A fundamental struggle of the Jewish people, and truthfully, of all ethnically and religiously distinct peoples, is striking a balance between parochialism and universalism — taking care of our own versus taking care of everybody, regardless of who they are.
Of course, it makes sense to take care of our own first — to see our brothers and sisters across the world that say the same prayers and pray to the same God and feel an obligation to help them in times of need. And, of course, that does not absolve us in any way for being compassionate and caring for all humans when we are in a position to be helpful and compassionate.
This tension comes into high relief in this week’s parsha of Shemot — Exodus. The Israelites have grown into a large people, living in a land not their own and finding themselves under the thumb of a tyrant who not only enslaves them all, but eventually resorts to infanticide to try and control their numbers.
Israel emerges as a nation unto itself, but that emergence occurs in a foreign land — the first real Jewish nation emerges in exile. That first Jewish nation also begins to understand itself through interactions with the Egyptian nation. We learn who we are by being in relation to another nation, and not just on our own in isolation. These lessons are learned one interaction at a time, from Egyptian to Israelite, and Israelite to Egyptian.
We see it four times in this parsha.
In the first instance, Pharaoh declares that all the Hebrew firstborn males should be killed. But the women responsible for carrying out the decree, the midwives to the Hebrews, refuse to do it. They take on great personal risk to defy a tyrant on behalf of a group of foreigners — out of compassion, and because it is the right thing to do. It is important to note that the ethnic identity of the midwives is somewhat unclear — the Torah calls them “Hebrew midwives,” but might mean “midwives to Hebrews.” The famous 15th-century commentator Abarbanel (and I) think it means they were Egyptians.
The second occurrence of universal compassion is when Pharaoh’s daughter draws the Hebrew infant from the water and calls him Moses.

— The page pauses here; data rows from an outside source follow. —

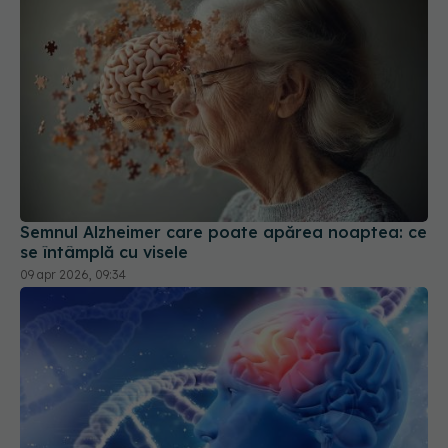
Semnul Alzheimer care poate apărea noaptea: ce
se întâmplă cu visele
09 apr 2026, 09:34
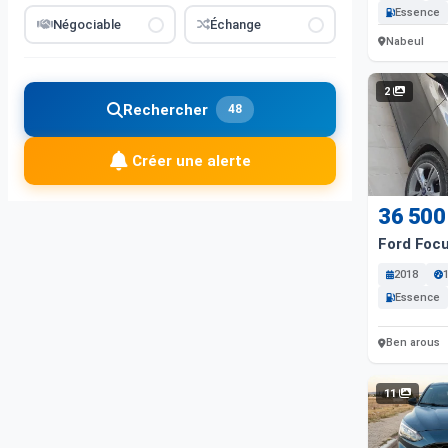
Essence
Négociable
Échange
Nabeul
2
Rechercher
48
Créer une alerte
36 500
Ford Foc
2018
Essence
Ben arous
11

Again, why would a royal princess feel the need to raise an orphan, a foreigner, a discarded child that was literally refuse of the river? She knows Moses is an Israelite. She could have certainly turned a blind eye and said, “This child is not of my people — this baby is not my problem.” But she did the right thing for a person from a completely different ethnic clan out of pure sympathy and love.
The third time is when the royal prince Moses goes out to see the state of his empire, and witnesses a taskmaster beating an Israelite. Moses steps in to protect the Israelite, and in doing so, kills the taskmaster. It is unclear at this moment whether Moses knows that he is a Hebrew — the Torah doesn’t have an instance of Moses being addressed as a Hebrew until God speaks to him at the burning bush — but I prefer to see this as a moment, again, of a person doing the right thing for a foreigner at great personal risk for themself.

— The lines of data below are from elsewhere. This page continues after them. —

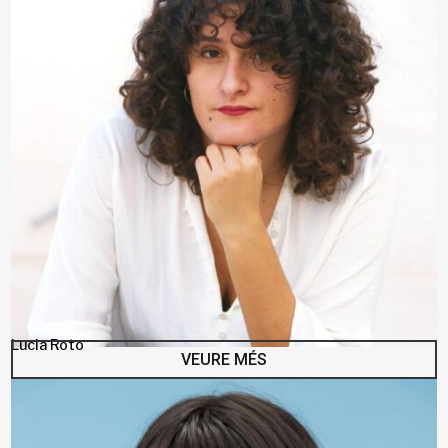
Lucia Roto
VEURE MÉS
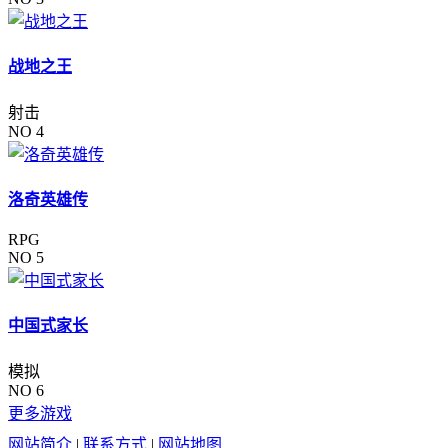
战地之王
射击
NO 4
洛奇英雄传
RPG
NO 5
中国式家长
模拟
NO 6
更多游戏
网站简介
|
联系方式
|
网站地图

And finally, Moses flees Egypt for the Land of Midian, where he finds Tzipporah and her sisters at the well, being harassed by shepherds. Moses takes on great personal risk and drives off the shepherds. It is not the safe thing to do, or the self-interested thing to do; it is the right thing to do. But just as non-Israelites saved him, here we find Moses stepping in to save non-Israelites.
The Torah’s message in Shemot is abundantly clear: yes, you should take care of your own. But the entire story of Moses’ redemption is filled with peoples of different backgrounds — Israelites, Midians, and Egyptians — looking out for each other. Moses learns those lessons and returns the favor when given the chance to stand up for others who do not look like him or speak his language.
Our tradition hardwires the idea of universal compassion into the story of our specific national salvation and redemption, and we are expected to continue that tradition. From the Central Americans who risk their lives to escape poverty and violence, to local Pittsburghers who struggle to pay the heating bill throughout the winter, we are expected to take care of our neighbors, whether they look like us or not. As the descendants of Moses and as the recipients of generations of kindness and salvation in exile, we are expected to extend universal compassion to those around us who are experiencing hardship, and to do it without regard for our own personal self-interest. pjc
Rabbi Mark Asher Goodman is rabbi at Brith Sholom Jewish Center in Erie, Pennsylvania. He lives in Pittsburgh.